> **Task requirements**
Reproduce the entries that follow exactly, dropping each image.

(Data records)
____

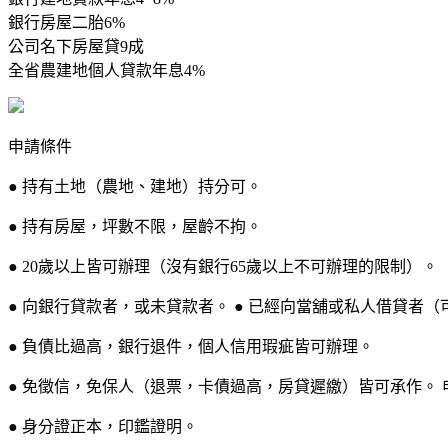
銀行房屋二胎6%
公司名下房屋貸9成
全省農建地個人貸款年息4%
申請條件
● 持有土地（農地、建地）持分可。
● 持有房屋，坪數不限，屋齡不拘。
● 20歲以上皆可辦理（沒有銀行65歲以上不可辦理的限制）。
● 向銀行貸款者，或未貸款者。 ● 已經向當舖或私人借貸者（
● 負債比過高，銀行退件，個人信用瑕疵皆可辦理。
● 免徵信，免保人（退票，卡債過高，房貸遲繳）皆可承作。 
● 身分證正本，印鑑證明。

____

> **Output of the exercise**
銀行房屋二胎6%
公司名下房屋貸9成
全省農建地個人貸款年息4%
申請條件
● 持有土地（農地、建地）持分可。
● 持有房屋，坪數不限，屋齡不拘。
● 20歲以上皆可辦理（沒有銀行65歲以上不可辦理的限制）。
● 向銀行貸款者，或未貸款者。 ● 已經向當舖或私人借貸者（
● 負債比過高，銀行退件，個人信用瑕疵皆可辦理。
● 免徵信，免保人（退票，卡債過高，房貸遲繳）皆可承作。 
● 身分證正本，印鑑證明。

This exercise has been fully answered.